▸ WHAT IS EXPECTED
Nothing in the records should differ when they are repeated. Restate them word for word.

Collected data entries
———

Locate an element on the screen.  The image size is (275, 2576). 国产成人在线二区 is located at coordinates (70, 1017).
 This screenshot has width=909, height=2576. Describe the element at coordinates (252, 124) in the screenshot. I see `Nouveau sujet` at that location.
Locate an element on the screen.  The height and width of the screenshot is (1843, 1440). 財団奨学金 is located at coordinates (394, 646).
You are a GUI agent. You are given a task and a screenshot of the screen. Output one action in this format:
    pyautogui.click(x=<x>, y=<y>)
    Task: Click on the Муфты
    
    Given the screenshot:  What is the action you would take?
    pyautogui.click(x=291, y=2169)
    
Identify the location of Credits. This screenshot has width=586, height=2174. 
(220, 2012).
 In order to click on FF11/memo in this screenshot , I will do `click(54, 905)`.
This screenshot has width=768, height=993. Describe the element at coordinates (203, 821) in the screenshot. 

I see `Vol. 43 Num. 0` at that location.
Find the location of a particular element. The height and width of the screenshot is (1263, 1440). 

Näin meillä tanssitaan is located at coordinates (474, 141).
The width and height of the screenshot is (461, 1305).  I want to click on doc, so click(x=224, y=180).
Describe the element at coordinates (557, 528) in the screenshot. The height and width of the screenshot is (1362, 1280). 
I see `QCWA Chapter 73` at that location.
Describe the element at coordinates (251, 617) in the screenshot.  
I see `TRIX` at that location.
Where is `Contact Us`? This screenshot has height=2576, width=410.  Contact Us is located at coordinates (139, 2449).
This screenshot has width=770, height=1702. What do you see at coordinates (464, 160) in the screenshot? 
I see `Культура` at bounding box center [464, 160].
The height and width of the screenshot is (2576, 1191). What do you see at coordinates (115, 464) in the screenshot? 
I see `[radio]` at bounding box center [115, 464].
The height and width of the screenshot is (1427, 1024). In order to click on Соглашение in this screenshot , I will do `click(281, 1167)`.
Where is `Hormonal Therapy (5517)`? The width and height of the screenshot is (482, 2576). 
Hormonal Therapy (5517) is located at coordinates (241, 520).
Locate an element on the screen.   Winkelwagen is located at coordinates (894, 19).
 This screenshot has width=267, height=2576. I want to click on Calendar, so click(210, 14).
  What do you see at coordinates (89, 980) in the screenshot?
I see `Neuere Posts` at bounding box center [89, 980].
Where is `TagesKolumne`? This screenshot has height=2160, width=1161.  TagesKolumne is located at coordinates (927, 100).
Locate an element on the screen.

———

▸ ANSWER TO THIS EXERCISE
Locate an element on the screen.  The image size is (275, 2576). 国产成人在线二区 is located at coordinates (70, 1017).
 This screenshot has width=909, height=2576. Describe the element at coordinates (252, 124) in the screenshot. I see `Nouveau sujet` at that location.
Locate an element on the screen.  The height and width of the screenshot is (1843, 1440). 財団奨学金 is located at coordinates (394, 646).
You are a GUI agent. You are given a task and a screenshot of the screen. Output one action in this format:
    pyautogui.click(x=<x>, y=<y>)
    Task: Click on the Муфты
    
    Given the screenshot:  What is the action you would take?
    pyautogui.click(x=291, y=2169)
    
Identify the location of Credits. This screenshot has width=586, height=2174. 
(220, 2012).
 In order to click on FF11/memo in this screenshot , I will do `click(54, 905)`.
This screenshot has width=768, height=993. Describe the element at coordinates (203, 821) in the screenshot. 

I see `Vol. 43 Num. 0` at that location.
Find the location of a particular element. The height and width of the screenshot is (1263, 1440). 

Näin meillä tanssitaan is located at coordinates (474, 141).
The width and height of the screenshot is (461, 1305).  I want to click on doc, so click(x=224, y=180).
Describe the element at coordinates (557, 528) in the screenshot. The height and width of the screenshot is (1362, 1280). 
I see `QCWA Chapter 73` at that location.
Describe the element at coordinates (251, 617) in the screenshot.  
I see `TRIX` at that location.
Where is `Contact Us`? This screenshot has height=2576, width=410.  Contact Us is located at coordinates (139, 2449).
This screenshot has width=770, height=1702. What do you see at coordinates (464, 160) in the screenshot? 
I see `Культура` at bounding box center [464, 160].
The height and width of the screenshot is (2576, 1191). What do you see at coordinates (115, 464) in the screenshot? 
I see `[radio]` at bounding box center [115, 464].
The height and width of the screenshot is (1427, 1024). In order to click on Соглашение in this screenshot , I will do `click(281, 1167)`.
Where is `Hormonal Therapy (5517)`? The width and height of the screenshot is (482, 2576). 
Hormonal Therapy (5517) is located at coordinates (241, 520).
Locate an element on the screen.   Winkelwagen is located at coordinates (894, 19).
 This screenshot has width=267, height=2576. I want to click on Calendar, so click(210, 14).
  What do you see at coordinates (89, 980) in the screenshot?
I see `Neuere Posts` at bounding box center [89, 980].
Where is `TagesKolumne`? This screenshot has height=2160, width=1161.  TagesKolumne is located at coordinates (927, 100).
Locate an element on the screen.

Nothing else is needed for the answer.